Exercise directions:
Transcribe the lines exactly, beginning with the one that contains "ведём прозрачную" and ending with the final line of the records. Do not transcribe pictures.

Record excerpts:
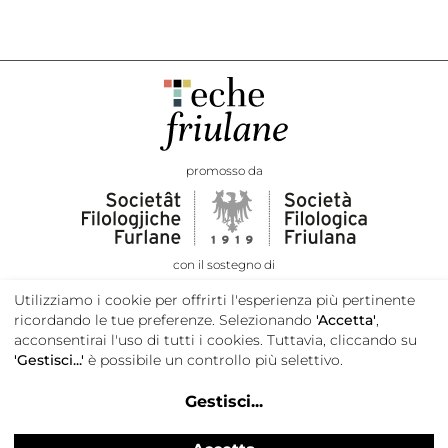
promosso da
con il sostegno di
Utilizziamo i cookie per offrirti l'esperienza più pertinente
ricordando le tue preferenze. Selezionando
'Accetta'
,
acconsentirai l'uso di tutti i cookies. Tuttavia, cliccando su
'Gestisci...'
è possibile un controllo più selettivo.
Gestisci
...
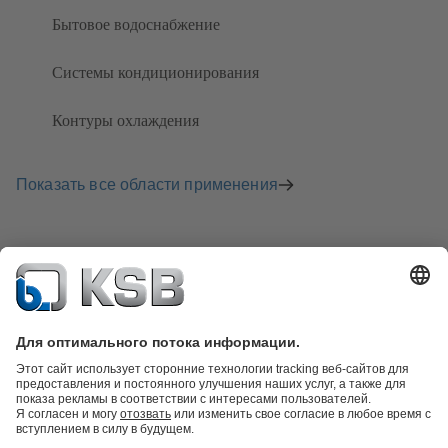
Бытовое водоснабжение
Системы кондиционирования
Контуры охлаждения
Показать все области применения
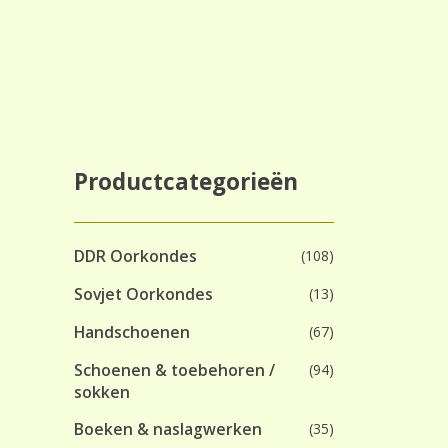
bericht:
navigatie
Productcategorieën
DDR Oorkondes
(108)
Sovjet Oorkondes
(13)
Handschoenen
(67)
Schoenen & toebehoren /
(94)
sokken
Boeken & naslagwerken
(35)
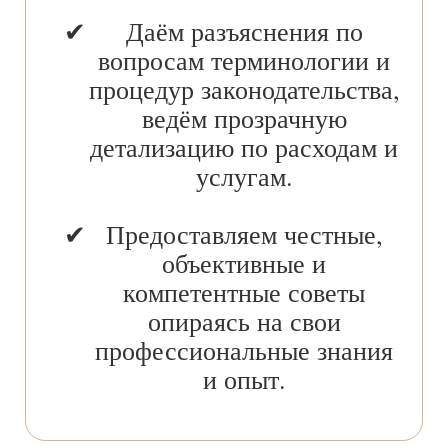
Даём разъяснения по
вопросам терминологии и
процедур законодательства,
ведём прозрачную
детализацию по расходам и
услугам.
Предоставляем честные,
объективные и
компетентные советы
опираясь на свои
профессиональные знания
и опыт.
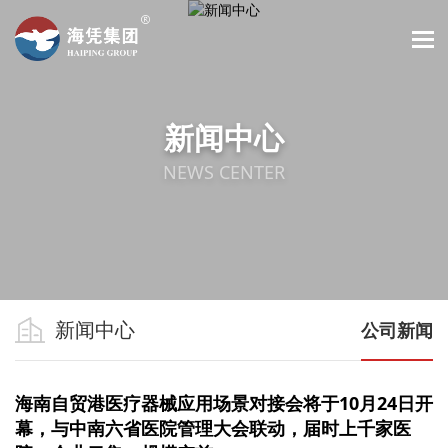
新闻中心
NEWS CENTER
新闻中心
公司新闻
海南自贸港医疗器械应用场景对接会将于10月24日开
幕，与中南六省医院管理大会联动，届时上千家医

Finished exercise:
ведём прозрачную
детализацию по расходам и
услугам.
Предоставляем честные,
объективные и
компетентные советы
опираясь на свои
профессиональные знания
и опыт.
新闻中心
NEWS CENTER
新闻中心
公司新闻
海南自贸港医疗器械应用场景对接会将于10月24日开
幕，与中南六省医院管理大会联动，届时上千家医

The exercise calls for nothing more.